The researchers identified the core STA sequence as tau258–368, which includes two phosphorylation sites—serine-262 and serine-356—critical for NFT formation.

These sites were primarily found within granular tau aggregates inside hippocampal neurons, unlike commonly used p-tau antibodies (e.g., AT8), which do not bind to NFT precursors, antibodies targeting these sites successfully identified STAs.

Conversely, phosphorylation sites outside the STA core—serine-202, threonine-205 (both recognized by AT8), and threonine-231—marked a broader range of tau aggregates, including precursor and mature NFT proteins. These markers also appeared within damaged neurites and neuropil threads in the hippocampus.

Researchers tested its effects on mouse hippocampal slices using a recombinant STA core peptide. The STA core peptide aggregated more rapidly in vitro than the fibril core identified by cryo-EM. It also caused more pronounced disruptions in neuronal excitability and synaptic transmission, indicating that STAs may be more neurotoxic than fibrils.

Finally, the team developed a new CSF biomarker test capable of distinguishing STAs from other tau assemblies. The test utilized a single-molecule assay (Simoa) platform, employing monoclonal antibodies tau368 and CT23.1 for capture and detection, respectively. This assay measured both STA and total tau (t-tau), calculating a ratio to improve diagnostic accuracy.

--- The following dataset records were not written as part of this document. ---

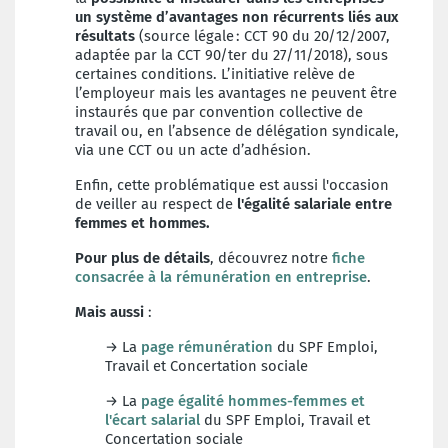
un système d’avantages non récurrents liés aux
résultats
(source légale : CCT 90 du 20/12/2007,
adaptée par la CCT 90/ter du 27/11/2018), sous
certaines conditions. L’initiative relève de
l’employeur mais les avantages ne peuvent être
instaurés que par convention collective de
travail ou, en l’absence de délégation syndicale,
via une CCT ou un acte d’adhésion.
Enfin, cette problématique est aussi l'occasion
de veiller au respect de
l'égalité salariale entre
femmes et hommes.
Pour plus de détails
, découvrez notre
fiche
consacrée à la rémunération en entreprise
.
Mais aussi
:
→ La
page rémunération
du SPF Emploi,
Travail et Concertation sociale
→ La
page égalité hommes-femmes et
l'écart salarial
du SPF Emploi, Travail et
Concertation sociale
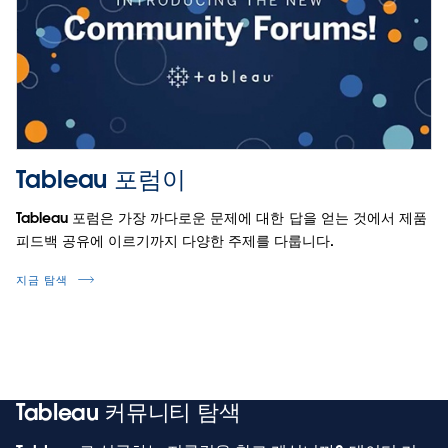
새
Tableau 포럼이
창
Tableau 포럼은 가장 까다로운 문제에 대한 답을 얻는 것에서 제품
에
피드백 공유에 이르기까지 다양한 주제를 다룹니다.
서
열
지금 탐색
립
니
다.
Tableau 커뮤니티 탐색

The biomarker was validated using CSF samples from AD patients, collected on average two years before death. Results correlated with higher NFT burden and worsening cognitive function, independent of amyloid beta levels. The biomarker findings also aligned with Braak NFT stages based on tau-PET imaging.

Conclusions

This study demonstrates that pre-NFT tau assemblies in AD have distinct biochemical properties compared to those in other primary tauopathies. Researchers identified a core STA peptide with key phosphorylation sites driving aggregation.

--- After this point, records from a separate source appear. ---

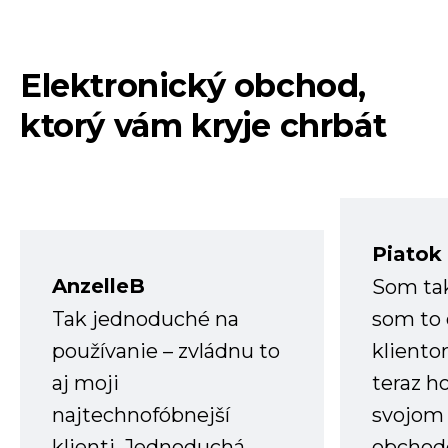
Elektronický obchod,
ktorý vám kryje chrbát
Piatok
AnzelleB
Som ta
Tak jednoduché na
som to 
používanie – zvládnu to
kliento
aj moji
teraz h
najtechnofóbnejší
svojom
klienti. Jednoduchá
obchode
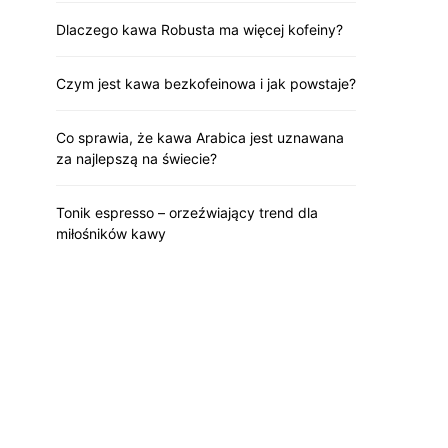
Dlaczego kawa Robusta ma więcej kofeiny?
Czym jest kawa bezkofeinowa i jak powstaje?
Co sprawia, że kawa Arabica jest uznawana
za najlepszą na świecie?
Tonik espresso – orzeźwiający trend dla
miłośników kawy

STA levels correlated with Braak NFT stages and AD-specific NFT burden. The STA core also had a greater impact on hippocampal neuronal function than the fibril core, reinforcing the idea that STAs are more neurotoxic than mature fibrils.

Additionally, the study validated a CSF biomarker for pre-NFT tau, linking it to cognitive decline, tau-PET imaging, and Braak NFT staging. These findings may pave the way for new biomarkers to detect early AD-related changes and could offer promising targets for therapeutic intervention.

Further research is needed to refine these biomarkers and explore their potential role in AD treatment and prevention.